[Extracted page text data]
=== Section Start ===

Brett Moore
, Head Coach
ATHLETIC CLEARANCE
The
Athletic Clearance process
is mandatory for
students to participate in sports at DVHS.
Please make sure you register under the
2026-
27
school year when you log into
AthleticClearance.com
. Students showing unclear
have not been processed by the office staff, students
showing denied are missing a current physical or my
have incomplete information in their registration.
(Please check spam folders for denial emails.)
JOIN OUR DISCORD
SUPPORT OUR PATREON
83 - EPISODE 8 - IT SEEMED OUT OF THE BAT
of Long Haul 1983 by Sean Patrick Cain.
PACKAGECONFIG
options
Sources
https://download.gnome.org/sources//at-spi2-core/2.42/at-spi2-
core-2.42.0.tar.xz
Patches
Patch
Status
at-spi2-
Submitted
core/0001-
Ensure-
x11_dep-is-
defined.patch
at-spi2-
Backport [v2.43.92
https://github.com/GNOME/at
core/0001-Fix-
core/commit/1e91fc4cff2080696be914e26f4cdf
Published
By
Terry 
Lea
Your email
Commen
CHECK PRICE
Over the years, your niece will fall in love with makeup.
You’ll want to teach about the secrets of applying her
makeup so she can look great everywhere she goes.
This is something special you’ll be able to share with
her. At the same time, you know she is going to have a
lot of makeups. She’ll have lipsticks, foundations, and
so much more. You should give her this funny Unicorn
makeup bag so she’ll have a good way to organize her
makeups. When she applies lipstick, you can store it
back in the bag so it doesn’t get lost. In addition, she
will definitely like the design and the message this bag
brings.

=== Section End ===
=== Section Start ===

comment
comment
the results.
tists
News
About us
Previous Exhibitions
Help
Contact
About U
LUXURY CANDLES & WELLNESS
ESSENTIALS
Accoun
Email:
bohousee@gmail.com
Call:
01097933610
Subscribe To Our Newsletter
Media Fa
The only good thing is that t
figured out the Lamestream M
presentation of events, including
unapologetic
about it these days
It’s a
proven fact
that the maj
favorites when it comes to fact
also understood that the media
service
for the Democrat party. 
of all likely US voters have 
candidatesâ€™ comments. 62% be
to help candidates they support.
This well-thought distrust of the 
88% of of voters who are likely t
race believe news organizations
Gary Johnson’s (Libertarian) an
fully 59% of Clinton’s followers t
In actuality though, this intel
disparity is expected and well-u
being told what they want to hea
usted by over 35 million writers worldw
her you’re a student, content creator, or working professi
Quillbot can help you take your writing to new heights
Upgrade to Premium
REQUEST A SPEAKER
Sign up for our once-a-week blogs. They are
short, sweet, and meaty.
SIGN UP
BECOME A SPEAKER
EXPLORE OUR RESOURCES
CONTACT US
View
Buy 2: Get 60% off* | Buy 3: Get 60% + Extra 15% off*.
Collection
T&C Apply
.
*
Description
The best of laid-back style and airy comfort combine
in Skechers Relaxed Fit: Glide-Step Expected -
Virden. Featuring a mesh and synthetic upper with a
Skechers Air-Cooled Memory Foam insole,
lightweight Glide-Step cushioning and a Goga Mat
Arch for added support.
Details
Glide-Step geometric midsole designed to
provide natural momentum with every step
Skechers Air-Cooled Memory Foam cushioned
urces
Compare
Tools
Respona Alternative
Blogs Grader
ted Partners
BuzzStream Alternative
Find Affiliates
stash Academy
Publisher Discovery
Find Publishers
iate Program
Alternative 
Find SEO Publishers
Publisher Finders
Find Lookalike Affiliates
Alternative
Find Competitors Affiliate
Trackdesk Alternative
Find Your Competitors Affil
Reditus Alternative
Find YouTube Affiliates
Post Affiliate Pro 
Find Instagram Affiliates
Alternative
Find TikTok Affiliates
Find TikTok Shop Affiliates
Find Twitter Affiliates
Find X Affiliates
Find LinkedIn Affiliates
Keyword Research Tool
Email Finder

=== Section End ===

- Task
Look above for the line holding "stash Academy" and the line holding "Email Finder". Retype both, and every line between them, word for word and nothing else.

- Task answer
stash Academy
Publisher Discovery
Find Publishers
iate Program
Alternative 
Find SEO Publishers
Publisher Finders
Find Lookalike Affiliates
Alternative
Find Competitors Affiliate
Trackdesk Alternative
Find Your Competitors Affil
Reditus Alternative
Find YouTube Affiliates
Post Affiliate Pro 
Find Instagram Affiliates
Alternative
Find TikTok Affiliates
Find TikTok Shop Affiliates
Find Twitter Affiliates
Find X Affiliates
Find LinkedIn Affiliates
Keyword Research Tool
Email Finder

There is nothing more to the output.